The UK financial industry has “everything to gain” and bankers would be unlikely to flee London if the country withdraws from the European Union, according to one of the campaigns seeking so-called Brexit.
In an attempt to rebuff the argument that the banking sector would struggle outside the 28-member bloc, the Leave.EU group released a report on Monday listing data it said showed the opposite.
“The UK’s position as a world leader in financial services is not dependent on its membership of the European Union,” said Aaron Banks, the group’s co-founder. “Outside of the EU, we would be better placed to compete with the challenge coming from cities such as Hong Kong and Singapore.”
The group noted London already topped the annual Zyen survey as the world’s top financial capital, outpacing its European rivals which it said were strangled by EU regulation. The country has the world’s fourth-largest banking industry, third-largest insurance sector and second-largest fund management sector, Leave.EU said.
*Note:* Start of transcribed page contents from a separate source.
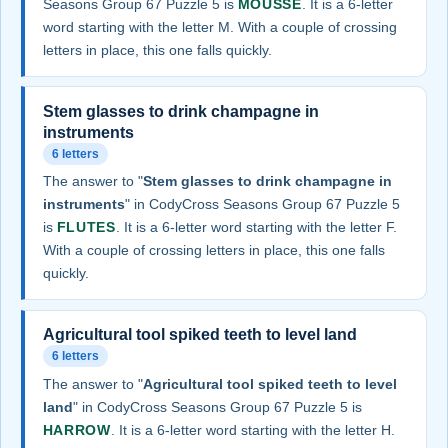
Seasons Group 67 Puzzle 5 is
MOUSSE
. It is a 6-letter
word starting with the letter M. With a couple of crossing
letters in place, this one falls quickly.
Stem glasses to drink champagne in
instruments
6 letters
The answer to "
Stem glasses to drink champagne in
instruments
" in CodyCross Seasons Group 67 Puzzle 5
is
FLUTES
. It is a 6-letter word starting with the letter F.
With a couple of crossing letters in place, this one falls
quickly.
Agricultural tool spiked teeth to level land
6 letters
The answer to "
Agricultural tool spiked teeth to level
land
" in CodyCross Seasons Group 67 Puzzle 5 is
HARROW
. It is a 6-letter word starting with the letter H.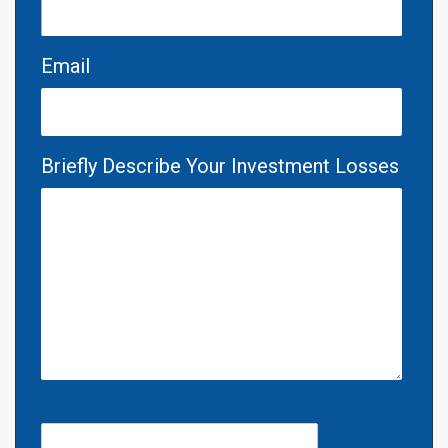
Email
Briefly Describe Your Investment Losses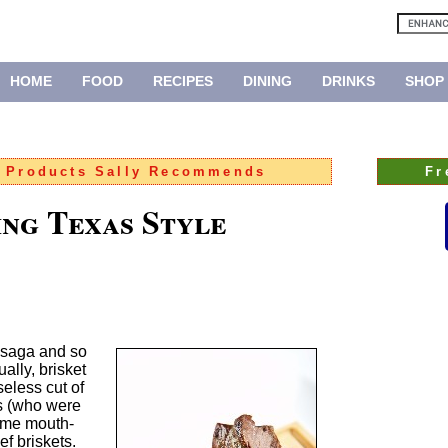
HOME
FOOD
RECIPES
DINING
DRINKS
SHOP
:
Products Sally Recommends
Fr
ing Texas Style
 saga and so
ually, brisket
eless cut of
s (who were
ome mouth-
f briskets.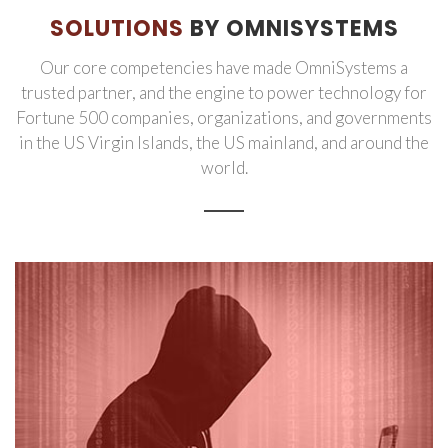
SOLUTIONS
BY OMNISYSTEMS
Our core competencies have made OmniSystems a
trusted partner, and the engine to power technology for
Fortune 500 companies, organizations, and governments
in the US Virgin Islands, the US mainland, and around the
world.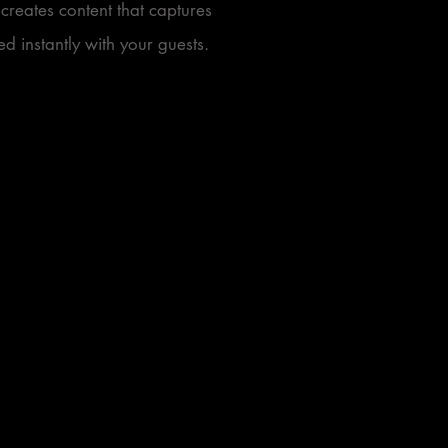
creates content that captures
d instantly with your guests.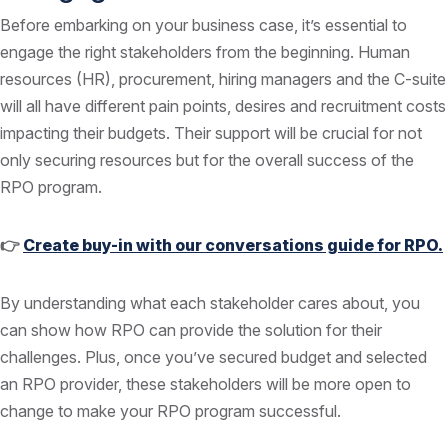
Before embarking on your business case, it’s essential to
engage the right stakeholders from the beginning. Human
resources (HR), procurement, hiring managers and the C-suite
will all have different pain points, desires and recruitment costs
impacting their budgets. Their support will be crucial for not
only securing resources but for the overall success of the
RPO program.
👉
Create buy-in with our conversations guide for RPO.
By understanding what each stakeholder cares about, you
can show how RPO can provide the solution for their
challenges. Plus, once you’ve secured budget and selected
an RPO provider, these stakeholders will be more open to
change to make your RPO program successful.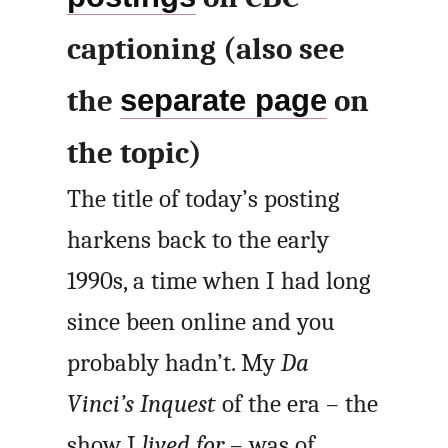
captioning (also see
the
separate page
on
the topic)
The title of today’s posting
harkens back to the early
1990s, a time when I had long
since been online and you
probably hadn’t. My
Da
Vinci’s Inquest
of the era – the
show I
lived for
– was of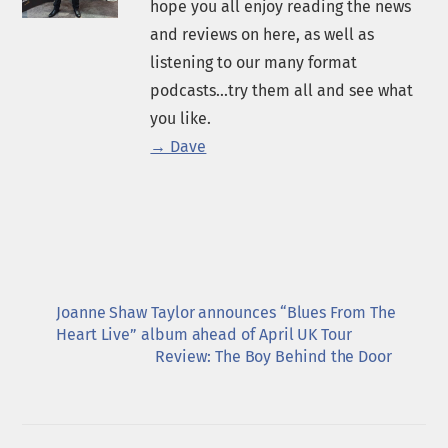
hope you all enjoy reading the news
and reviews on here, as well as
listening to our many format
podcasts...try them all and see what
you like.
→ Dave
Joanne Shaw Taylor announces “Blues From The
Heart Live” album ahead of April UK Tour
Review: The Boy Behind the Door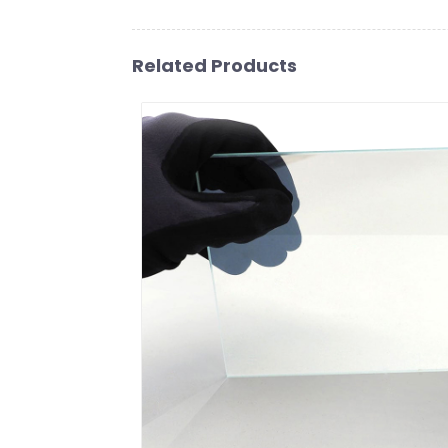
Related Products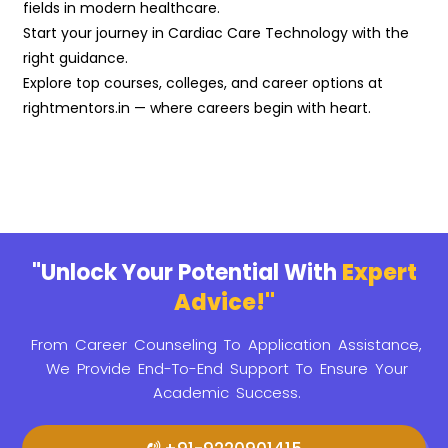
fields in modern healthcare.
Start your journey in Cardiac Care Technology with the
right guidance.
Explore top courses, colleges, and career options at
rightmentors.in — where careers begin with heart.
"Unlock Your Potential With
Expert
Advice!"
From Career Counseling To Application Assistance,
We Provide
End-To-End Support To Ensure Your
Academic Success.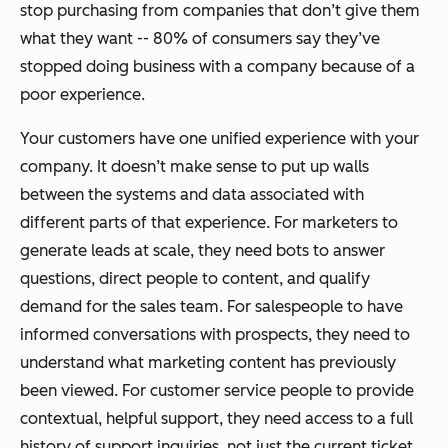
stop purchasing from companies that don’t give them
what they want -- 80% of consumers say they’ve
stopped doing business with a company because of a
poor experience.
Your customers have one unified experience with your
company. It doesn’t make sense to put up walls
between the systems and data associated with
different parts of that experience. For marketers to
generate leads at scale, they need bots to answer
questions, direct people to content, and qualify
demand for the sales team. For salespeople to have
informed conversations with prospects, they need to
understand what marketing content has previously
been viewed. For customer service people to provide
contextual, helpful support, they need access to a full
history of support inquiries, not just the current ticket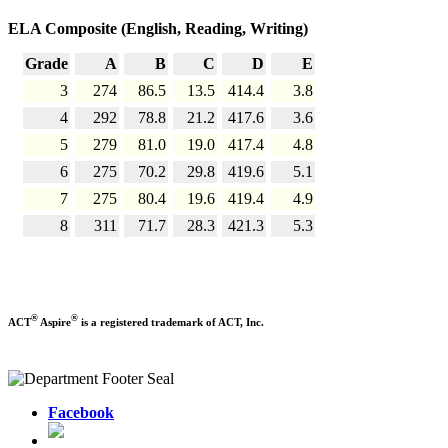
ELA Composite (English, Reading, Writing)
Grade
A
B
C
D
E
3
274
86.5
13.5
414.4
3.8
4
292
78.8
21.2
417.6
3.6
5
279
81.0
19.0
417.4
4.8
6
275
70.2
29.8
419.6
5.1
7
275
80.4
19.6
419.4
4.9
8
311
71.7
28.3
421.3
5.3
®
®
ACT
Aspire
is a registered trademark of ACT, Inc.
Facebook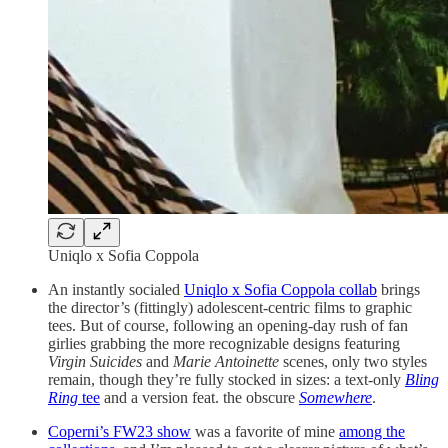
Uniqlo x Sofia Coppola
An instantly socialed
Uniqlo x Sofia Coppola collab
brings
the director’s (fittingly) adolescent-centric films to graphic
tees. But of course, following an opening-day rush of fan
girlies grabbing the more recognizable designs featuring
Virgin Suicides
and
Marie Antoinette
scenes, only two styles
remain, though they’re fully stocked in sizes: a text-only
Bling
Ring
tee
and a version feat. the obscure
Somewhere
.
Coperni’s FW23 show
was a favorite of mine
among the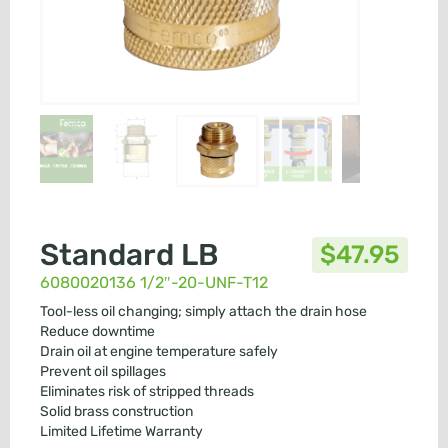
Standard LB
$
47.95
6080020136 1/2″-20-UNF-T12
Tool-less oil changing; simply attach the drain hose
Reduce downtime
Drain oil at engine temperature safely
Prevent oil spillages
Eliminates risk of stripped threads
Solid brass construction
Limited Lifetime Warranty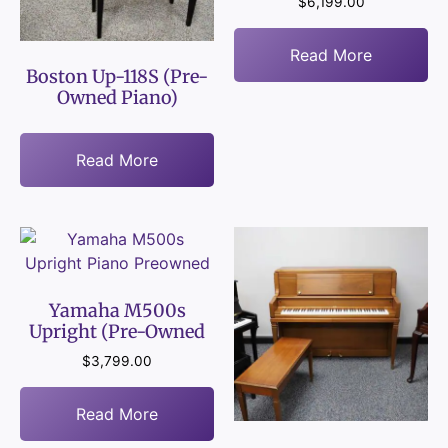
$
6,199.00
Read More
Boston Up-118S (Pre-
Owned Piano)
Read More
Yamaha M500s
Upright (Pre-Owned
$
3,799.00
Read More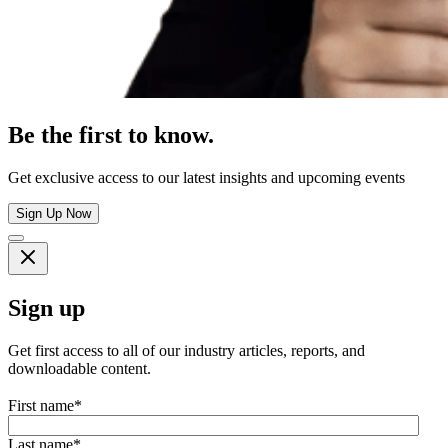
Be the first to know.
Get exclusive access to our latest insights and upcoming events
Sign Up Now
Sign up
Get first access to all of our industry articles, reports, and
downloadable content.
First name
*
Last name
*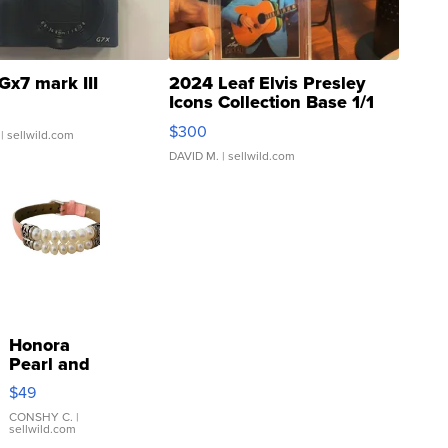
Gx7 mark III
2024 Leaf Elvis Presley
Icons Collection Base 1/1
SSP Clear ...
$300
| sellwild.com
DAVID M.
| sellwild.com
Honora
Pearl and
Pink
$49
Leather
Bracelet
CONSHY C.
|
sellwild.com
Adjustable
Overall, finance accounts for about 10 per cent of British gross domestic product and London also houses 74 per cent of European foreign-exchange trading despite being outside the euro zone, it said.
No exodus
Such data suggested that there was unlikely to be an exodus of bankers if the UK did choose to quit the EU in the referendum Prime Minister David Cameron has pledged to hold by the end of next year, said the report's author Ewen Stewart "There is no significant European Union country able to challenge the UK's dominant position in financial services," said Stewart. "A substantial challenge would be most unlikely to succeed from within the EU."
British withdrawal would help banks by reducing regulation and removing it from the risk of transaction taxes or caps on salaries, policies that are more popular on the continent, he said. The report was issued a week after Mark Astaire, one of Barclays’s most senior investment bankers, said London would “continue to thrive” as a financial centre even if the UK was outside the EU.